Как мне уже, кажется, пришлось выше сказать, несомненно, что во Временном правительстве первого состава самой крупной величиной — умственной и политической — был Милюков. Его я считаю, вообще, одним из самых замечательных русских людей и хотел бы попытаться дать ему более подробную характеристику.
Мне много и часто приходилось слушать Милюкова: в ЦК, на партийных съездах и собраниях, на митингах и публичных лекциях, в государственных учреждениях. Его свойства как оратора тесно связаны с основными чертами его духовной личности. Удачнее всего он бывает тогда, когда приходится вести полемический анализ того или другого положения. Он хорошо владеет иронией и сарказмом. Своими великолепными схемами, подкупающими логичностью и ясностью, он может раздавить противника. На митингах ораторам враждебных партий никогда не удавалось смутить его, заставить растеряться.
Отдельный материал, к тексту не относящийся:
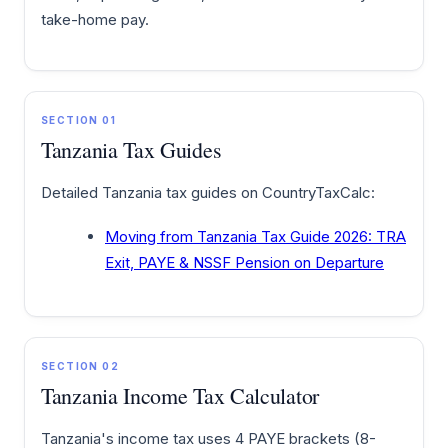
take-home pay.
SECTION 01
Tanzania Tax Guides
Detailed Tanzania tax guides on CountryTaxCalc:
Moving from Tanzania Tax Guide 2026: TRA
Exit, PAYE & NSSF Pension on Departure
SECTION 02
Tanzania Income Tax Calculator
Tanzania's income tax uses 4 PAYE brackets (8-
О внешней форме своей речи он мало заботится. В ней нет образности, пластической красоты. Но в ней никогда нет того, что французы называют du remplissage
[92]. Если он и в речах, и в писаниях бывает многословен, то это только потому, что ему необходимо с исчерпывающей полнотой высказать свою мысль. И тут также сказывается его полное пренебрежение к внешней обстановке, соединенное с редкой неутомимостью. В поздние ночные часы, после целого дня жарких прений, когда доходит до него очередь, он неторопливо и методически начинает свою речь, и тотчас же для него исчезают все побочные соображения: ему нет дела до утомления слушателей, он не обращает внимания на то обстоятельство, что они, быть может, просто не в состоянии следить за течением его мысли. И в газетных своих статьях ему также нет дела до соображений чисто журналистических. Если ему нужно 200 строк, он напишет 200 строк, но, если в них не уместится его мысль и его аргументация, ему совершенно будет безразлично, что передовая статья растянется на три газетных столбца.
И Милюков, как и многие другие, живет и жил в крайне неблагоприятный для его личных дарований исторический момент. Волею судеб Милюков оказался у власти в такое время, когда прежде всего необходима была сильная, не колеблющаяся и не отступающая перед самыми решительными действиями власть, — когда требовалась высшая степень единства и солидарности членов правительства, полное их доверие друг к другу. Он очутился во главе ведомства, делающего иностранную политику, причем во взглядах на предпосылки этой политики существовало глубокое разногласие между Милюковым и тем течением, которое олицетворялось в Керенском. Керенский в моем присутствии причислял себя если не прямо к циммервальдцам
[93], то, во всяком случае, к элементам, духовно очень близким Циммервальду. Милюков и в прессе, и с трибуны Государственной думы с самого начала вел упорную борьбу с Циммервальдом. Он был абсолютно чужд и враждебен идее мира без аннексий и контрибуций. Он считал, что было бы и нелепо, и просто преступно с нашей стороны отказаться от «самого крупного приза войны» (так Грей
[94] называл Константинополь и проливы) во имя гуманитарно-космополитических идей интернационального социализма. А главное — он верил, что этот приз действительно не вышел из наших рук. Это находится в связи с общими его взглядами на значение революции для войны. Здесь — самый ключ к пережитой Россией трагедии.